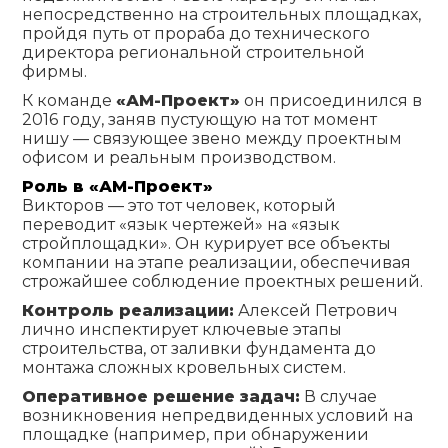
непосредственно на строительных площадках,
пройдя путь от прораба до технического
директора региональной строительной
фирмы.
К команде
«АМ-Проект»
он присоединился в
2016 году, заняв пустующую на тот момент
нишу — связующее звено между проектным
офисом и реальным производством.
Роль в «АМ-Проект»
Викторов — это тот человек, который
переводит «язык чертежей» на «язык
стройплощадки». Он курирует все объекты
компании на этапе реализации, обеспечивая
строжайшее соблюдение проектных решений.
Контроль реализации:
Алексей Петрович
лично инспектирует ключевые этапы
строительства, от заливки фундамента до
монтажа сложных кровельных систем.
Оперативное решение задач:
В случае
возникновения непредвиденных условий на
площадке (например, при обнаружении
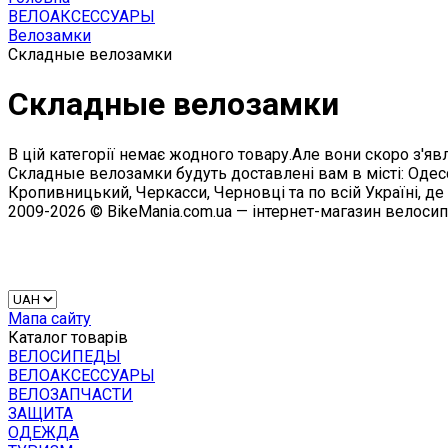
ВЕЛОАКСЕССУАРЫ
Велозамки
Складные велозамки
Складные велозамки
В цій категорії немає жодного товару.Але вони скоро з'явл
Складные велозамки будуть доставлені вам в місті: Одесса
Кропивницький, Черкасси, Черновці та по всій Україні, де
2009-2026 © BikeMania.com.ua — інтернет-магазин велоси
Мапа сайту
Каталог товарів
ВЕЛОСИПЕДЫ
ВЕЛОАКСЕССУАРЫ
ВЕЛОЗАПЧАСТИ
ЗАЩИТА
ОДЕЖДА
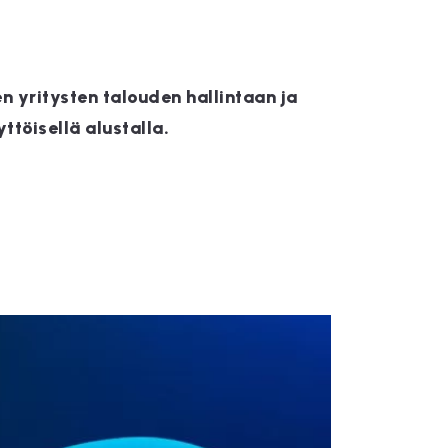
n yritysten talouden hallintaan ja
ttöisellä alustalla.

--

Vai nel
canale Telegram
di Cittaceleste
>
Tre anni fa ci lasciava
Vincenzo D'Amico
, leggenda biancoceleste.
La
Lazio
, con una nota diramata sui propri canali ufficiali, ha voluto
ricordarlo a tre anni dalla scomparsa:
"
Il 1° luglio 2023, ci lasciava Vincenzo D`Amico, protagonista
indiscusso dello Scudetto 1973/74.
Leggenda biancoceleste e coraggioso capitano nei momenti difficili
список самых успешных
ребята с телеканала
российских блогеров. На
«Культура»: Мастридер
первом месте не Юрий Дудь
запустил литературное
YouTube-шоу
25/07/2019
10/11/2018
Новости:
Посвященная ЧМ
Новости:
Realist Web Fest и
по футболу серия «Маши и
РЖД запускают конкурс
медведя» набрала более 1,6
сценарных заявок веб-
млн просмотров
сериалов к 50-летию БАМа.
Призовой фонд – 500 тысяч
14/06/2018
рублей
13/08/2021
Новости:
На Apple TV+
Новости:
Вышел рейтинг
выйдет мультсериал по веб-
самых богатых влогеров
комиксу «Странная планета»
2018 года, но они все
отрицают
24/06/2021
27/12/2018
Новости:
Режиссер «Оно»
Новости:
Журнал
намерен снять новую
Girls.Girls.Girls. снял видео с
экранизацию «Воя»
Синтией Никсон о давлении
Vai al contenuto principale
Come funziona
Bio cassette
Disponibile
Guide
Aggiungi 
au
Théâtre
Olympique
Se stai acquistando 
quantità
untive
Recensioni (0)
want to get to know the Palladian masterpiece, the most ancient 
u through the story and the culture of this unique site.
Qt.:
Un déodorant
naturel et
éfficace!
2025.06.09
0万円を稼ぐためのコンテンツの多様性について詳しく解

---

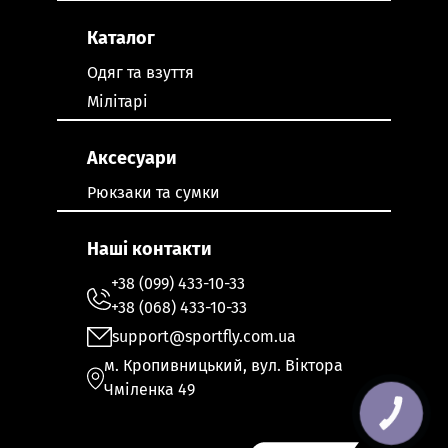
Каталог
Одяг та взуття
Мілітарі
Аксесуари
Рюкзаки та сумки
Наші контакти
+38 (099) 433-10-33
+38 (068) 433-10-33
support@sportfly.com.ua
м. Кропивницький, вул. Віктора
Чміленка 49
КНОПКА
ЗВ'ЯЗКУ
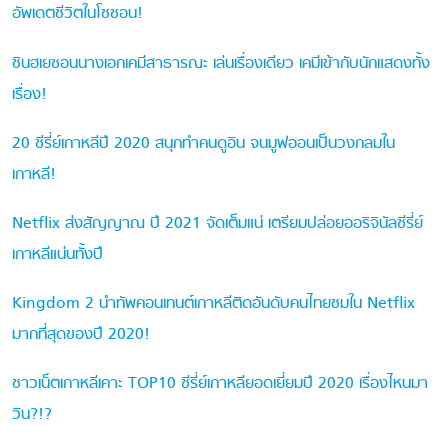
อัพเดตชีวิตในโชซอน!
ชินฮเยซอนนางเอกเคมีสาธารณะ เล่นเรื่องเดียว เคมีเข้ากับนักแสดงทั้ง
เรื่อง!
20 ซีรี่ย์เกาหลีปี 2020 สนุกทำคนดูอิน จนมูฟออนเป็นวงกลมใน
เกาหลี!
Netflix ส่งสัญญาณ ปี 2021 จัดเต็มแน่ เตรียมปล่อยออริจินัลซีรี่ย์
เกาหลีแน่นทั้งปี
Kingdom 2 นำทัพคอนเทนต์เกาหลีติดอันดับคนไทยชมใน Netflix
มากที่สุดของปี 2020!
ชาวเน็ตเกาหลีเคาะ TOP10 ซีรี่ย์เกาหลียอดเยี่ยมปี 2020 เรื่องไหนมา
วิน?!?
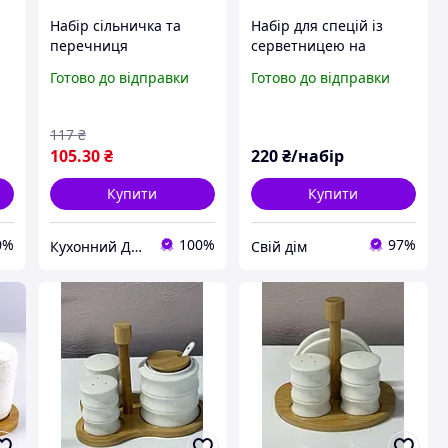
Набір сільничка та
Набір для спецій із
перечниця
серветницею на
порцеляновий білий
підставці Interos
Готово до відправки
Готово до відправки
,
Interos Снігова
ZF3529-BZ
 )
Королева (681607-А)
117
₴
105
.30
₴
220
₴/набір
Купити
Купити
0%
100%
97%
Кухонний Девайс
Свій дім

▶ [EXERCISE DIRECTIONS]
Only the number is wanted: how many lines in the listing contain the word "Interos"?

▶ [REPLY TO THE EXERCISE]
2